Fractal dynamics of stride intervals has been extensively studied by Hausdorff et al. [36]. Them and other [1, 3, 52] have observed that constrained walking (paced cadence with a metronome), deeply modified the scaling exponent. By analogy, because treadmill also constraints the gait by imposing a constant speed, a similar effect could be expected. The results of the present study showed, in a majority of subjects, a lowering of scaling exponent to a less correlated pattern. The effect was not as strong as with paced walking [1]. The explanation could be that treadmill constrained walking speed, while metronome constrained walking pace; it could be hypothesized that the adaptation of locomotor control to external cues specifically modify correlation pattern of the constrained walking parameter, as suggested by the results of Terrier et al. [1], but this remains to be investigated.

Correlations between variability indicators

While fractal dynamics, local dynamic stability and kinematic variability characterize different features of gait variability, it is not excluded that relationships exists between them.

Jordan et al. [46] recently analyzed fractal dynamics and stability in walking/running transition on treadmill. They observed a positive correlation between λL* and α (r2 = 0.65, N = 12). They also observed that scaling exponent is minimal close to PWS [53] and suggested that "reduced strength of long range correlations at preferred locomotion speeds is reflective of enhanced stability and adaptability at theses speeds". Our results, using CCA, did not confirm this suggestion. No evident correlation between scaling exponent and dynamic stability was found. Several differences in the measurement method (trunk accelerometry vs 3D video analysis) and in the experimental design (high speed vs. moderate speed) may explain this divergence.

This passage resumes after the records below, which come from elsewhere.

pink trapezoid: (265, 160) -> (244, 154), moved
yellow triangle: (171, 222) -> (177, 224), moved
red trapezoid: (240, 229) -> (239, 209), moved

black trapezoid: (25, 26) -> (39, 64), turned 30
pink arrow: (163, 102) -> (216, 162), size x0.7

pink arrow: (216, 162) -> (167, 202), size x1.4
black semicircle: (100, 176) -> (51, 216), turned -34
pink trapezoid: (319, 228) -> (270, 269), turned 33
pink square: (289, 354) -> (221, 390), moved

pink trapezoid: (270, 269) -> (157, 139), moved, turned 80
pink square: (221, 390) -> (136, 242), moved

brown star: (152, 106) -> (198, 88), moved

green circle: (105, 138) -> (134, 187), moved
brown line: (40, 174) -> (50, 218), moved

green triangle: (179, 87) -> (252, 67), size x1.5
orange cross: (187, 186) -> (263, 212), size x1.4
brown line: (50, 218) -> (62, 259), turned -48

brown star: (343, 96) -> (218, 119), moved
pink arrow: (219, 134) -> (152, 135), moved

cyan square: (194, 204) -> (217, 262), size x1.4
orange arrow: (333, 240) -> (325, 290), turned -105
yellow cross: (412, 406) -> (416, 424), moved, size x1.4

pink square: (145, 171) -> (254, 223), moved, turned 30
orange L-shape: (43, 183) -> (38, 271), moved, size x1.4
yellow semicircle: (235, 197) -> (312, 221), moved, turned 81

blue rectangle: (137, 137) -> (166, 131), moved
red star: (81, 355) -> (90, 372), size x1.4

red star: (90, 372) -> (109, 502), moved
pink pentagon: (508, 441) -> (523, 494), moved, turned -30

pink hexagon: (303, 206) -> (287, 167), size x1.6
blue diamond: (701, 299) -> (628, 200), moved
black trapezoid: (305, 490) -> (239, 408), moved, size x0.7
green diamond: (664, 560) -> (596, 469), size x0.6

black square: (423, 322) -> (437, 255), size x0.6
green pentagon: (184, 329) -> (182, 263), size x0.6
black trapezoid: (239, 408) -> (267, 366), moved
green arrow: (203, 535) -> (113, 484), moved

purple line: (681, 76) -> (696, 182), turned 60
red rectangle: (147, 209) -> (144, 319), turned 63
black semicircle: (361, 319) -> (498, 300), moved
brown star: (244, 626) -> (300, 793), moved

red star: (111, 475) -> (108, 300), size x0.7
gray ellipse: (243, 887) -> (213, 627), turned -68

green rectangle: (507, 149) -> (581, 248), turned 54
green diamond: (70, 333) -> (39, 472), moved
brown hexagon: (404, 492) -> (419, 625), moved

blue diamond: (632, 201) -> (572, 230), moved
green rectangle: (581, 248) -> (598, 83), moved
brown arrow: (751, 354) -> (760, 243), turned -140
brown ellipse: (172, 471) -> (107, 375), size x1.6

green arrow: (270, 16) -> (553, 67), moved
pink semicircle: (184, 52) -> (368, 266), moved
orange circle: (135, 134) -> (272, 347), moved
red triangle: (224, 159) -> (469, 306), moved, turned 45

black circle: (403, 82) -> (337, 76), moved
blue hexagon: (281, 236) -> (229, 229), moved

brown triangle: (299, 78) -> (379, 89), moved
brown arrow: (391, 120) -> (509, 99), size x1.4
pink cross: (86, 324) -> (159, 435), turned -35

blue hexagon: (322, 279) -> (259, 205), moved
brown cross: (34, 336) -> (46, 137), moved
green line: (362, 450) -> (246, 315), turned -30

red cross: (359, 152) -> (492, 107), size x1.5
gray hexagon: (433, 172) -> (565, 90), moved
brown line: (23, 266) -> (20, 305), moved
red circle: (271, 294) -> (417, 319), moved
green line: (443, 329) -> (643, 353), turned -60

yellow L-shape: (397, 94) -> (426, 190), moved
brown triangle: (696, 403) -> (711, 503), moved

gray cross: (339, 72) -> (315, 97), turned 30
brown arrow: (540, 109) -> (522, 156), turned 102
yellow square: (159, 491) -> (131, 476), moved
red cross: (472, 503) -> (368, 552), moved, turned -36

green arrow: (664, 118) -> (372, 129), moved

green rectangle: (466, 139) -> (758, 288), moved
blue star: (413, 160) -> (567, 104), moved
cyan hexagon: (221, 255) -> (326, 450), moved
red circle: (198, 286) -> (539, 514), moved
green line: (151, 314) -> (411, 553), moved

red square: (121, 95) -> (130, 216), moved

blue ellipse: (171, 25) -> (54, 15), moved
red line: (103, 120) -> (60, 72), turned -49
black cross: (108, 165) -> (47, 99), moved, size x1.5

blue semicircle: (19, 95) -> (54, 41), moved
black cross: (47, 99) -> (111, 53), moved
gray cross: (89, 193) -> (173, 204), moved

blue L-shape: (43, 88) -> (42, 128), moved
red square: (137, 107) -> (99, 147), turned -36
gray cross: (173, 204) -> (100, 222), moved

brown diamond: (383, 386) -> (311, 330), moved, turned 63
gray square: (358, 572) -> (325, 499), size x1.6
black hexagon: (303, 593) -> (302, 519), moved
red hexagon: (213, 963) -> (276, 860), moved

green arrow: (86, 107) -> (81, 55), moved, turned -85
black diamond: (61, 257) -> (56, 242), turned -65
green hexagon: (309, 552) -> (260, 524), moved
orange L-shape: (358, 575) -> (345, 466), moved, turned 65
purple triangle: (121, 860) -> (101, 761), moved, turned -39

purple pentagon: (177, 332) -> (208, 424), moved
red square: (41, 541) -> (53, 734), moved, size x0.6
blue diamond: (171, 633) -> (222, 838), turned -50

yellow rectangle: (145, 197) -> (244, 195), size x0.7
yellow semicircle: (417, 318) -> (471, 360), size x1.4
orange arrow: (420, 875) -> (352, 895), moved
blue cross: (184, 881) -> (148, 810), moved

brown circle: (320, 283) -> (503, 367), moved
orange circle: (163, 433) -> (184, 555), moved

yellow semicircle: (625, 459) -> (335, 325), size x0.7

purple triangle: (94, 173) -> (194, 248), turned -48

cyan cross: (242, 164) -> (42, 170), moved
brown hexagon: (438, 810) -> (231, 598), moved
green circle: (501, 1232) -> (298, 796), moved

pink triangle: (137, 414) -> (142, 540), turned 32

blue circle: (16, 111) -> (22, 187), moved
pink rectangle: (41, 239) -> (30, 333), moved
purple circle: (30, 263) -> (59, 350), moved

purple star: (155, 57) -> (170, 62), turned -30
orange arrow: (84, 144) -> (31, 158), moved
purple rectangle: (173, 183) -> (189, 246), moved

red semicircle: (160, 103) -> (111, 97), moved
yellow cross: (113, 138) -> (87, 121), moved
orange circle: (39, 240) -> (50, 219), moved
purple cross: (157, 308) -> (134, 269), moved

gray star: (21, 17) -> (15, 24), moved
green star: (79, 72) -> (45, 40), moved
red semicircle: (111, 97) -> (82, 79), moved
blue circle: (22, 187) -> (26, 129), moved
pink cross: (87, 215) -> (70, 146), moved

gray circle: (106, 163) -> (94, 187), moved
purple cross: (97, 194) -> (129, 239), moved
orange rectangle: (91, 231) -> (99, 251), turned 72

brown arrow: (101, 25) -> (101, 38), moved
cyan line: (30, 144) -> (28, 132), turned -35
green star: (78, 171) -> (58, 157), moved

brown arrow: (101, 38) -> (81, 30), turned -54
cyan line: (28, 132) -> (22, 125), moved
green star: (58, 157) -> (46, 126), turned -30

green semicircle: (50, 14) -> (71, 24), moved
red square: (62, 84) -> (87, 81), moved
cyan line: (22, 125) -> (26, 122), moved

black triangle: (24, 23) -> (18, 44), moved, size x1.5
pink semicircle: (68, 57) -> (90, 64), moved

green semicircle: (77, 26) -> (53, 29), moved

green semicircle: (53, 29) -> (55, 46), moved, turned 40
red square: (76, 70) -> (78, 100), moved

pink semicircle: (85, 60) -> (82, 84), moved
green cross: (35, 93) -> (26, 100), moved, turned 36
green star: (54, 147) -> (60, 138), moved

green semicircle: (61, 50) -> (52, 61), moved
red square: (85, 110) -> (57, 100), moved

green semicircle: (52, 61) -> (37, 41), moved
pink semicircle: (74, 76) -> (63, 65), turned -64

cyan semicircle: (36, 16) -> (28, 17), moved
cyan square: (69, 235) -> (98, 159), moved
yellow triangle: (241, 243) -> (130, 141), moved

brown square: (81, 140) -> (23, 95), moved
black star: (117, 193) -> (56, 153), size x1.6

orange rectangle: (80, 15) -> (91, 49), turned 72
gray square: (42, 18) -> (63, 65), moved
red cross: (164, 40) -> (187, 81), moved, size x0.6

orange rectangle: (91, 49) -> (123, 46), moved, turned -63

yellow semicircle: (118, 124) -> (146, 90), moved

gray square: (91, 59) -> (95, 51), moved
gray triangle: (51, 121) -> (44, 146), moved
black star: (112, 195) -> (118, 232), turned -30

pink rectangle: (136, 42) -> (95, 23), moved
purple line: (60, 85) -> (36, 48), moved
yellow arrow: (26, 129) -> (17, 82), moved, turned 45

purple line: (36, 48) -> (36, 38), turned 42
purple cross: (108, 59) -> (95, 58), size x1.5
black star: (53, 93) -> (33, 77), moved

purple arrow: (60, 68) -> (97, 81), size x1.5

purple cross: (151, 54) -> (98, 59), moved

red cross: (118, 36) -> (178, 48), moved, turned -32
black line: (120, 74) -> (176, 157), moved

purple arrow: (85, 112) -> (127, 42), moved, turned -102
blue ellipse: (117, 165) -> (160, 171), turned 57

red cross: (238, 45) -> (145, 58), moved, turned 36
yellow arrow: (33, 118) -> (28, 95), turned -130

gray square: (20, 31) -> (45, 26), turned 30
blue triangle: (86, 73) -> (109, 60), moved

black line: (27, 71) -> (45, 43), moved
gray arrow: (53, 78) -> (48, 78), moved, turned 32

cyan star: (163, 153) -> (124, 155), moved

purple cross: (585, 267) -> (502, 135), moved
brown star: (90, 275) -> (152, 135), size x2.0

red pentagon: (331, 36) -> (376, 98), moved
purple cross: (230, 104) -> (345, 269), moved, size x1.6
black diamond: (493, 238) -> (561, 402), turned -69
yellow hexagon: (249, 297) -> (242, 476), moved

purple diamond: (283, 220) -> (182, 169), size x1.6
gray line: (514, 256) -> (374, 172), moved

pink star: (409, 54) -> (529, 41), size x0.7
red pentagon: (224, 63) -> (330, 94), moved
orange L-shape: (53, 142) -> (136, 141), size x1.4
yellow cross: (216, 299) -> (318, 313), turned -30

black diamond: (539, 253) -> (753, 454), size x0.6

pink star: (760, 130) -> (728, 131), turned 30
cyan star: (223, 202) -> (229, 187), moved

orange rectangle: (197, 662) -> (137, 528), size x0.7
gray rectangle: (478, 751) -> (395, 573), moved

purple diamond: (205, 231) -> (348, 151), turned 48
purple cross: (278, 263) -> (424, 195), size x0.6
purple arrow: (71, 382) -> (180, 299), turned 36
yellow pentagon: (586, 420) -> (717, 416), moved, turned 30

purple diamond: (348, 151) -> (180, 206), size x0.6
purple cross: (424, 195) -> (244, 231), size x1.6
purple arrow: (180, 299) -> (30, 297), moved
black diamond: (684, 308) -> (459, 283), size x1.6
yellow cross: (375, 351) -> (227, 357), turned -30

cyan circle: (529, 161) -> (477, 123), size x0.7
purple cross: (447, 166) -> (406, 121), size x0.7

Previous studies have analyzed the relationships between variability (meanSD) and local dynamic stability (λS* and λL*). Dingwell et al. pointed out "the general lack of correlation between the standard deviation and λ* exponents" [32]. In contrast, other investigators recently observed significant positive correlation between λS* and MeanSD [54]. The results of the present study showed a counterintuitive negative correlation between λ* and MeanSD: during treadmill walking (but not in OW), higher kinematic variability seemed to be related to higher local stability (i.e. low λ*). As explained above, the use of different methodologies is a potential source of divergence between studies concerning dynamic stability. It is not excluded that a confounding factor, not measured yet, related to both MeanSD and λ* could indirectly explain this correlation. Further investigations are needed to better understand the relationship between these two variability indexes.

Conclusions

Scaling exponent (α) and maximal Lypunov exponent (λ*) have been advocated as a relevant indicator of neuromuscular control of stability during human locomotion [8, 32, 36, 55]. The results of the present study showed that treadmill modified fractal dynamics (α) and local dynamic stability (λ*) of the gait, but not kinematic variability (MeanSD). This should be kept in mind when using motorized treadmill either for fundamental research or in locomotor therapies.

Whereas both scaling exponent (α) and maximal Lypunov exponent (λ*) are sensitive enough to identify differences between OW and TW, they seem not correlated together. This suggests that both indexes deserve to be used in conjunction when analyzing long term gait variability, because they describe different locomotor characteristics.